本日はご多用にも関わらず、当法人の「新名称発表」記者会見にお集まりいただきまして誠にありがとうございます。
このたび、私どもNPO法人国際空手道連盟極新会館は、創始者である故大山倍逹総裁のもと、「地上最強のカラテ」という言葉に象徴される武道空手の追求に貪欲であり続けると共に、また「頭は低く目は高く、口慎んで心広く、孝を原点として他を益す」という極真精神による心の空手を実践してまいりました。
総裁の他界後も、「青少年育成」「国際交流」「社会貢献」という三大使命を念頭におき、武道空手の実践という基本路線を踏み外すことなく、NPO法人として今日まで活動を続けてまいりました。
今回の刷新では「心極める」という理念のもと、最強の武道空手を追求し続けたいという想いを胸に抱き、共に心を極め、世界平和に貢献してまいります。

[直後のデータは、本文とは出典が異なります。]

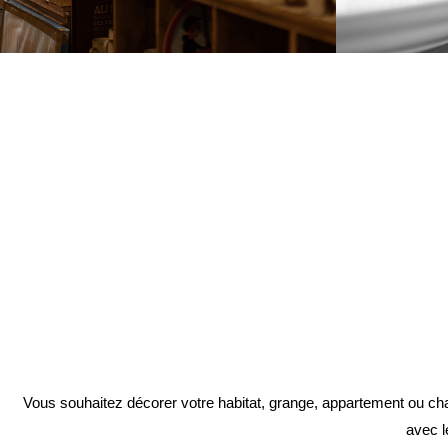
Vous souhaitez décorer votre habitat, grange, appartement ou ch
avec l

新極真会がスタートする2003年は、第8回全世界空手道選手権大会の開催年でもあります。世界最高峰の武道空手トーナメントである本大会は全世界空手道連盟新極真会が初めて行う組織的行事です。また、2005年6月には、第3回カラテワールドカップ(インド大会)、9月には愛知万博パートナーシップ事業としてのKARATE EXPO国際女子空手道選手権大会も開催いたします。

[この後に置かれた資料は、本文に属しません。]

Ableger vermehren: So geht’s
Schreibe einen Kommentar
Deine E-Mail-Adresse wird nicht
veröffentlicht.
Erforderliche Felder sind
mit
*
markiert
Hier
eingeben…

今後とも、ご指導とご鞭撻を賜りますよう心からお願い申し上げます。



新名称のもと、新しい
空手道の道を切り拓くことに
私自身も興奮を覚えています

衆議院議員
野田聖子

お集りの皆様、こんにちは。衆議院議員の野田聖子です。今日皆さんには私の仲間である極真会館が新しい名称「NPO法人全世界空手道連盟新極真会」ということでお披露目させていただいたところ、本当にたくさんの皆様にお集まりいただいてありがとうございました。

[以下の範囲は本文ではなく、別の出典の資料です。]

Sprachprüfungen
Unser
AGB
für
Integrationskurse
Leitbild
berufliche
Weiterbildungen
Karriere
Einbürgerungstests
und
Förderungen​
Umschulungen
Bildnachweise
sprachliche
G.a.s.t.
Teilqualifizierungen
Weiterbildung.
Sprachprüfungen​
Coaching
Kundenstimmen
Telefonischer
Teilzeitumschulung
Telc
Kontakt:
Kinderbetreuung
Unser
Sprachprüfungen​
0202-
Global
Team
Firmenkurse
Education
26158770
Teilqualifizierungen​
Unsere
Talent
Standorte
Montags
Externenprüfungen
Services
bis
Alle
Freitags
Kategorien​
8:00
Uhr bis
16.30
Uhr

この新しい「新極真会」には、私をはじめとして全国の多くの応援団が日々の活動に期待を寄せ、NPO法人としての今後のさまざまな目標に向けての取り組みに拍手をおくっているところです。
緑代表より10年というお話がありました。実は私は衆議院議員としてのライフワークのひとつに骨髄バンクの応援をしています。これは、たとえば白血病にかかった患者さんが健康な方の骨髄液を移植することによって、尽きそうな生命が再生されて、また健康な人として生きていくことでできる最先端の手術であるわけですが、これには実は保険適用がすべて効いているわけではありません。多くの患者の負担とか国の負担があるわけで、なかなかそういう問題からたくさんの患者さんが移植を待っているのだけれど、その費用負担ゆえに救うことができないケースもままありました。そのなかで民間の寄付を募って、1人でも多くの生命を助けようということでこの10年続けさせていただいています。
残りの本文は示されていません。